▸ EXCERPTED RECORDS:
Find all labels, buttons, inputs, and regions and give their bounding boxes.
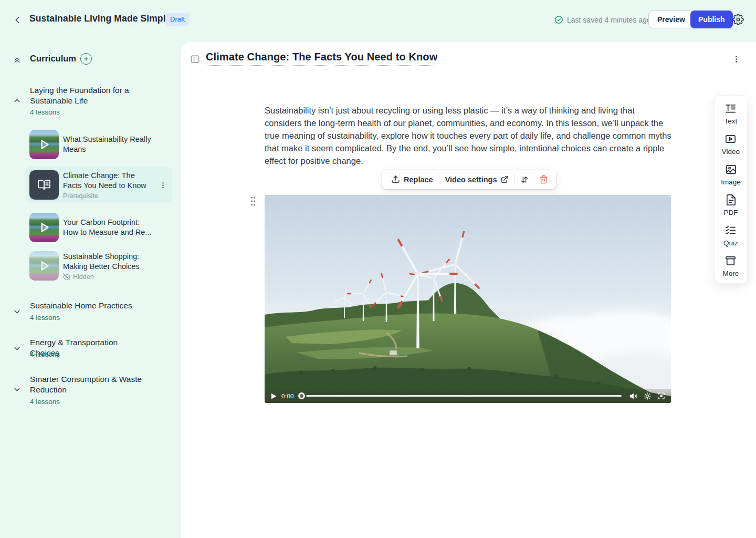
more-icon [724, 255, 737, 267]
upload-icon [391, 175, 400, 184]
course-title[interactable]: Sustainable Living Made Simple [29, 13, 171, 26]
lesson-body-text[interactable]: Sustainability isn’t just about recyclin… [265, 104, 672, 167]
video-settings-label: Video settings [445, 175, 497, 184]
play-icon [29, 251, 59, 281]
section-lesson-count: 4 lessons [30, 314, 60, 322]
chevron-down-icon[interactable] [13, 385, 22, 394]
video-player[interactable]: 0:00 [265, 195, 671, 403]
swap-vertical-icon [520, 175, 529, 184]
lesson-page-title[interactable]: Climate Change: The Facts You Need to Kn… [206, 51, 437, 66]
section-title[interactable]: Laying the Foundation for a Sustainable … [30, 85, 144, 106]
drag-handle-icon[interactable] [249, 195, 257, 207]
lesson-options-button[interactable] [732, 53, 744, 65]
lesson-title: Your Carbon Footprint: How to Measure an… [63, 218, 156, 237]
tool-pdf-button[interactable]: PDF [724, 194, 738, 216]
tool-label: Quiz [723, 239, 738, 247]
lesson-video-thumbnail [29, 130, 59, 159]
lesson-reading-tile [29, 170, 59, 200]
video-settings-gear-button[interactable] [643, 391, 652, 401]
quiz-icon [724, 224, 737, 236]
tool-quiz-button[interactable]: Quiz [723, 224, 738, 247]
section-title[interactable]: Smarter Consumption & Waste Reduction [30, 374, 144, 395]
lesson-video-thumbnail [29, 251, 59, 281]
lesson-item-selected[interactable]: Climate Change: The Facts You Need to Kn… [25, 167, 172, 203]
preview-button[interactable]: Preview [648, 11, 694, 28]
video-settings-button[interactable]: Video settings [439, 170, 515, 189]
gear-icon [732, 14, 745, 25]
seek-knob[interactable] [298, 392, 305, 399]
tool-text-button[interactable]: Text [724, 102, 738, 125]
plus-icon [83, 56, 89, 62]
video-controls-bar: 0:00 [265, 389, 671, 403]
last-saved-status: Last saved 4 minutes ago [554, 15, 651, 24]
video-icon [724, 133, 737, 145]
tool-label: Text [724, 117, 738, 125]
section-lesson-count: 4 lessons [30, 398, 60, 406]
fullscreen-button[interactable] [656, 391, 666, 401]
play-button[interactable] [270, 392, 277, 400]
lesson-menu-button[interactable] [158, 180, 168, 190]
tool-more-button[interactable]: More [723, 255, 739, 277]
volume-button[interactable] [629, 391, 638, 401]
chevron-left-icon [13, 15, 23, 25]
section-lesson-count: 4 lessons [30, 108, 60, 116]
back-button[interactable] [12, 14, 24, 26]
lesson-title: Sustainable Shopping: Making Better Choi… [63, 252, 156, 272]
delete-block-button[interactable] [534, 170, 553, 189]
trash-icon [539, 175, 548, 184]
play-icon [29, 213, 59, 242]
content-tools-panel: Text Video Image PDF Quiz More [714, 95, 748, 284]
reorder-block-button[interactable] [515, 170, 534, 189]
settings-button[interactable] [732, 13, 745, 26]
book-open-icon [37, 178, 51, 192]
lesson-item-hidden[interactable]: Sustainable Shopping: Making Better Choi… [25, 249, 172, 283]
check-circle-icon [554, 15, 563, 24]
collapse-all-icon[interactable] [13, 55, 22, 64]
last-saved-text: Last saved 4 minutes ago [567, 16, 651, 24]
lesson-editor-panel: Climate Change: The Facts You Need to Kn… [181, 42, 756, 538]
panel-toggle-icon [190, 54, 201, 64]
replace-label: Replace [404, 175, 433, 184]
lesson-badge: Prerequisite [63, 192, 153, 200]
tool-video-button[interactable]: Video [722, 133, 740, 156]
eye-off-icon [63, 273, 70, 281]
toggle-sidebar-button[interactable] [190, 54, 201, 64]
tool-label: Image [721, 178, 741, 186]
add-section-button[interactable] [80, 53, 92, 65]
lesson-item[interactable]: Your Carbon Footprint: How to Measure an… [25, 209, 172, 246]
lesson-title: Climate Change: The Facts You Need to Kn… [63, 171, 153, 191]
tool-label: Video [722, 148, 740, 156]
status-badge: Draft [165, 13, 190, 26]
curriculum-title: Curriculum [30, 54, 76, 64]
publish-button[interactable]: Publish [690, 11, 733, 28]
seek-track[interactable] [306, 395, 622, 397]
lesson-title: What Sustainability Really Means [63, 134, 156, 154]
section-lesson-count: 4 lessons [30, 350, 60, 358]
play-icon [29, 130, 59, 159]
image-icon [725, 163, 737, 175]
section-title[interactable]: Sustainable Home Practices [30, 301, 144, 311]
video-block-toolbar: Replace Video settings [382, 170, 556, 189]
video-timestamp: 0:00 [281, 393, 294, 399]
tool-label: More [723, 270, 739, 277]
curriculum-sidebar: Curriculum Laying the Foundation for a S… [0, 42, 181, 538]
text-icon [724, 102, 737, 115]
lesson-hidden-label: Hidden [73, 273, 94, 281]
tool-image-button[interactable]: Image [721, 163, 741, 186]
kebab-icon [732, 55, 744, 64]
app-header: Sustainable Living Made Simple Draft Las… [0, 0, 756, 42]
lesson-item[interactable]: What Sustainability Really Means [25, 128, 172, 161]
lesson-video-thumbnail [29, 213, 59, 242]
replace-button[interactable]: Replace [385, 170, 439, 189]
chevron-down-icon[interactable] [13, 307, 22, 316]
chevron-down-icon[interactable] [13, 344, 22, 353]
chevron-up-icon[interactable] [13, 96, 22, 105]
kebab-icon [159, 181, 167, 189]
external-link-icon [500, 175, 509, 184]
pdf-icon [725, 194, 737, 206]
video-frame-wind-turbines [265, 195, 671, 403]
tool-label: PDF [724, 209, 738, 216]
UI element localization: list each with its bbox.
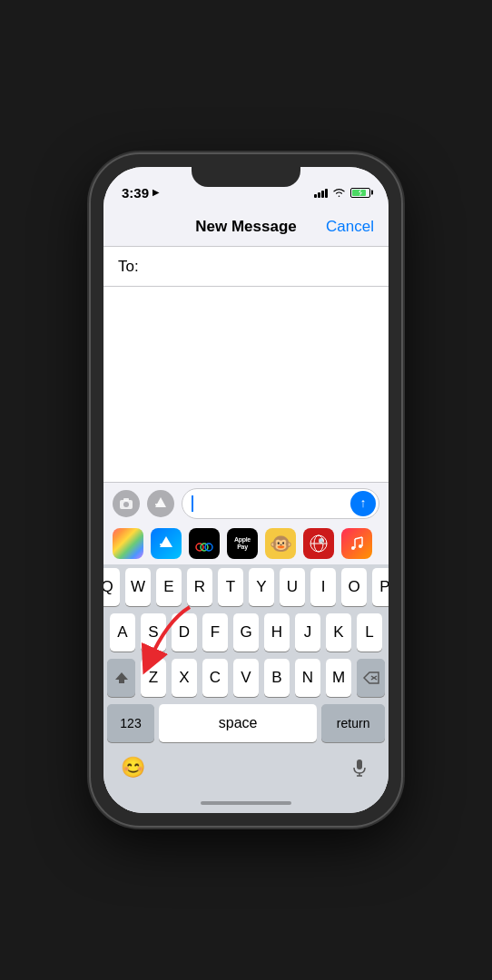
delete-key[interactable] [357,659,385,697]
key-j[interactable]: J [295,613,320,652]
app-icon-monkey[interactable]: 🐵 [265,528,296,559]
message-area[interactable] [103,287,389,482]
key-q[interactable]: Q [103,568,120,606]
key-g[interactable]: G [233,613,259,652]
key-k[interactable]: K [326,613,351,652]
text-cursor [192,495,193,512]
svg-line-17 [355,537,362,539]
numbers-key[interactable]: 123 [107,704,154,742]
space-key[interactable]: space [159,704,317,742]
svg-marker-0 [359,189,362,197]
time-display: 3:39 [122,185,149,201]
svg-rect-3 [123,498,129,501]
toolbar-row: ↑ [103,483,389,524]
imessage-toolbar: ↑ [103,482,389,564]
to-field[interactable]: To: [103,247,389,287]
svg-marker-18 [115,672,128,683]
key-w[interactable]: W [125,568,151,606]
key-s[interactable]: S [141,613,166,652]
app-icon-photos[interactable] [113,528,143,559]
app-icon-globe[interactable]: 🔍 [303,528,334,559]
nav-bar: New Message Cancel [103,207,389,247]
status-icons [314,188,370,198]
emoji-key[interactable]: 😊 [114,750,151,786]
message-input[interactable]: ↑ [182,488,379,519]
key-c[interactable]: C [202,659,228,697]
battery-icon [350,188,370,198]
app-icon-music[interactable] [341,528,372,559]
key-x[interactable]: X [172,659,197,697]
key-e[interactable]: E [156,568,182,606]
emoji-icon: 😊 [121,756,145,779]
send-arrow-icon: ↑ [360,496,367,509]
keyboard: Q W E R T Y U I O P A S D F G H J K [103,564,389,813]
key-v[interactable]: V [233,659,259,697]
keyboard-row-1: Q W E R T Y U I O P [103,564,389,610]
mic-key[interactable] [341,750,378,786]
key-l[interactable]: L [357,613,382,652]
key-p[interactable]: P [372,568,389,606]
key-a[interactable]: A [110,613,135,652]
svg-point-8 [205,544,212,551]
notch [192,167,300,187]
key-o[interactable]: O [341,568,367,606]
phone-screen: 3:39 ▶ [103,167,389,813]
keyboard-row-2: A S D F G H J K L [103,610,389,655]
key-b[interactable]: B [264,659,290,697]
send-button[interactable]: ↑ [350,491,376,516]
wifi-icon [332,188,346,198]
shift-key[interactable] [107,659,135,697]
key-h[interactable]: H [264,613,290,652]
app-icon-applepay[interactable]: ApplePay [227,528,258,559]
microphone-icon [353,759,366,777]
key-z[interactable]: Z [141,659,166,697]
return-key[interactable]: return [321,704,385,742]
charging-icon [357,189,364,197]
key-r[interactable]: R [187,568,212,606]
status-time: 3:39 ▶ [122,185,159,201]
keyboard-bottom: 😊 [103,746,389,793]
keyboard-row-4: 123 space return [103,701,389,746]
key-n[interactable]: N [295,659,320,697]
svg-point-2 [123,502,129,507]
key-f[interactable]: F [202,613,228,652]
location-arrow-icon: ▶ [153,188,159,197]
app-icons-row: ApplePay 🐵 🔍 [103,524,389,564]
key-t[interactable]: T [218,568,243,606]
home-bar [201,801,291,805]
key-i[interactable]: I [310,568,336,606]
key-y[interactable]: Y [249,568,274,606]
recipient-input[interactable] [146,258,374,276]
key-u[interactable]: U [280,568,305,606]
to-label: To: [118,258,139,276]
signal-icon [314,188,328,198]
appstore-toolbar-icon[interactable] [147,490,174,517]
key-m[interactable]: M [326,659,351,697]
phone-frame: 3:39 ▶ [91,154,401,826]
camera-icon[interactable] [113,490,140,517]
cancel-button[interactable]: Cancel [326,218,374,236]
app-icon-activity[interactable] [189,528,220,559]
page-title: New Message [195,218,297,236]
svg-text:🔍: 🔍 [319,538,325,544]
keyboard-row-3: Z X C V B N M [103,655,389,701]
svg-rect-21 [357,760,362,769]
app-icon-appstore[interactable] [151,528,182,559]
home-indicator [103,793,389,813]
key-d[interactable]: D [172,613,197,652]
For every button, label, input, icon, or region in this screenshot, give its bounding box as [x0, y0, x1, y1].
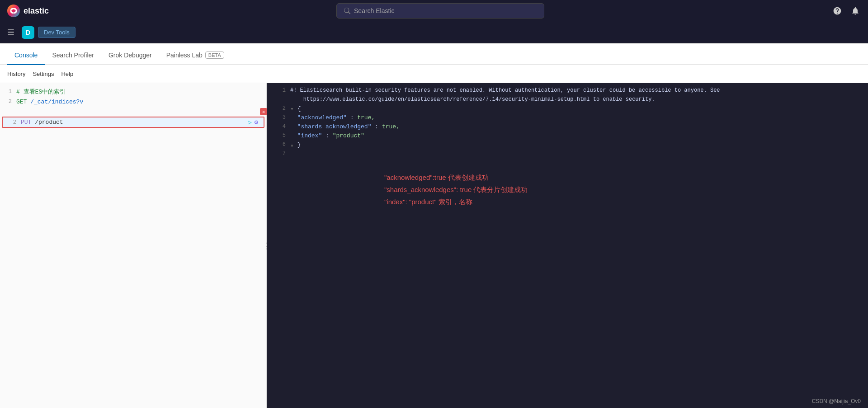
toolbar-history[interactable]: History	[7, 70, 25, 77]
resp-collapse-dot-2[interactable]: ▴	[290, 141, 294, 150]
main-content: 1 # 查看ES中的索引 2 GET /_cat/indices?v 2 PUT…	[0, 83, 868, 408]
search-placeholder: Search Elastic	[354, 7, 394, 14]
toolbar-settings[interactable]: Settings	[33, 70, 54, 77]
resp-num-5: 5	[274, 132, 290, 141]
tab-search-profiler[interactable]: Search Profiler	[45, 46, 101, 65]
resize-handle[interactable]: ⋮	[264, 83, 268, 408]
editor-line-empty	[0, 107, 266, 117]
resp-warning-content-2: https://www.elastic.co/guide/en/elastics…	[290, 96, 861, 104]
resp-num-2: 2	[274, 105, 290, 113]
resp-num-7: 7	[274, 150, 290, 159]
response-line-7: 7	[274, 150, 861, 159]
footer-credit: CSDN @Naijia_Ov0	[812, 398, 861, 404]
resp-line-num-1: 1	[274, 87, 290, 95]
resp-collapse-dot[interactable]: ▾	[290, 105, 294, 113]
elastic-logo[interactable]: elastic	[7, 5, 49, 17]
line-num-put: 2	[5, 119, 21, 126]
resp-num-4: 4	[274, 123, 290, 131]
line-content-1: # 查看ES中的索引	[16, 88, 266, 96]
resp-key-index: "index"	[297, 132, 322, 139]
tab-painless-lab[interactable]: Painless Lab BETA	[159, 46, 231, 65]
put-url: /product	[31, 119, 63, 126]
app-letter: D	[22, 26, 34, 39]
response-line-acknowledged: 3 "acknowledged" : true,	[274, 114, 861, 123]
editor-content: 1 # 查看ES中的索引 2 GET /_cat/indices?v 2 PUT…	[0, 83, 266, 131]
line-actions: ▷ ⚙	[248, 118, 262, 126]
resp-val-shards: true,	[378, 123, 400, 130]
editor-line-put[interactable]: 2 PUT /product ▷ ⚙	[2, 117, 264, 128]
run-button[interactable]: ▷	[248, 118, 251, 126]
resp-index: "index" : "product"	[290, 132, 861, 141]
editor-line-2: 2 GET /_cat/indices?v	[0, 97, 266, 107]
line-num-1: 1	[0, 89, 16, 95]
get-url: /_cat/indices?v	[27, 98, 83, 105]
response-line-shards: 4 "shards_acknowledged" : true,	[274, 123, 861, 132]
editor-line-1: 1 # 查看ES中的索引	[0, 87, 266, 97]
toolbar-help[interactable]: Help	[61, 70, 73, 77]
notifications-icon[interactable]	[850, 5, 861, 16]
search-container: Search Elastic	[56, 3, 825, 19]
resp-shards: "shards_acknowledged" : true,	[290, 123, 861, 131]
resp-warning-content-1: #! Elasticsearch built-in security featu…	[290, 87, 861, 95]
resp-val-index: "product"	[329, 132, 364, 139]
line-num-2: 2	[0, 98, 16, 105]
elastic-logo-icon	[7, 5, 20, 17]
response-line-index: 5 "index" : "product"	[274, 132, 861, 141]
annotation-2: "shards_acknowledges": true 代表分片创建成功	[384, 186, 528, 194]
line-settings-button[interactable]: ⚙	[255, 118, 258, 126]
app-name[interactable]: Dev Tools	[38, 27, 75, 38]
annotation-block: "acknowledged":true 代表创建成功 "shards_ackno…	[384, 174, 528, 206]
resp-brace-open: {	[294, 105, 861, 113]
tab-painless-lab-label: Painless Lab	[166, 52, 203, 59]
get-method: GET	[16, 98, 27, 105]
response-warning-1: 1 #! Elasticsearch built-in security fea…	[274, 87, 861, 96]
line-content-put: PUT /product	[21, 119, 248, 126]
beta-badge: BETA	[205, 52, 224, 59]
search-icon	[344, 8, 350, 14]
tabs-bar: Console Search Profiler Grok Debugger Pa…	[0, 43, 868, 65]
nav-icons	[832, 5, 861, 16]
put-method: PUT	[21, 119, 31, 126]
top-navbar: elastic Search Elastic	[0, 0, 868, 22]
help-icon[interactable]	[832, 5, 843, 16]
response-line-brace-open: 2 ▾ {	[274, 105, 861, 114]
menu-toggle[interactable]: ☰	[5, 26, 16, 39]
app-badge: D Dev Tools	[22, 26, 75, 39]
global-search-bar[interactable]: Search Elastic	[336, 3, 544, 19]
resp-val-acknowledged: true,	[354, 114, 375, 121]
annotation-1: "acknowledged":true 代表创建成功	[384, 174, 528, 182]
tab-console[interactable]: Console	[7, 46, 45, 65]
response-panel: 1 #! Elasticsearch built-in security fea…	[267, 83, 868, 408]
resp-empty-7	[290, 150, 861, 159]
resp-colon-2: :	[371, 123, 378, 130]
annotation-3: "index": "product" 索引，名称	[384, 198, 528, 206]
resp-num-6: 6	[274, 141, 290, 150]
resp-colon-1: :	[347, 114, 354, 121]
resp-brace-close: }	[294, 141, 861, 150]
resp-line-num-w2	[274, 96, 290, 104]
resp-num-3: 3	[274, 114, 290, 122]
editor-panel[interactable]: 1 # 查看ES中的索引 2 GET /_cat/indices?v 2 PUT…	[0, 83, 267, 408]
svg-point-2	[10, 9, 17, 13]
response-warning-2: https://www.elastic.co/guide/en/elastics…	[274, 96, 861, 105]
resp-key-acknowledged: "acknowledged"	[297, 114, 347, 121]
elastic-text: elastic	[24, 6, 49, 16]
toolbar: History Settings Help 200 – OK 158 ms	[0, 65, 868, 83]
response-line-brace-close: 6 ▴ }	[274, 141, 861, 150]
second-bar: ☰ D Dev Tools	[0, 22, 868, 43]
error-marker: ✕	[260, 108, 267, 115]
resp-acknowledged: "acknowledged" : true,	[290, 114, 861, 122]
resp-colon-3: :	[322, 132, 329, 139]
resp-key-shards: "shards_acknowledged"	[297, 123, 372, 130]
line-content-2: GET /_cat/indices?v	[16, 98, 266, 105]
tab-grok-debugger[interactable]: Grok Debugger	[101, 46, 159, 65]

▸ ASSIGNMENT:
Copy all lines in the listing above where the string "Foundation" appears.

▸ WORKED SOLUTION:
section-title[interactable]: Laying the Foundation for a Sustainable … [30, 85, 144, 106]
curriculum-sidebar: Curriculum Laying the Foundation for a S… [0, 42, 181, 538]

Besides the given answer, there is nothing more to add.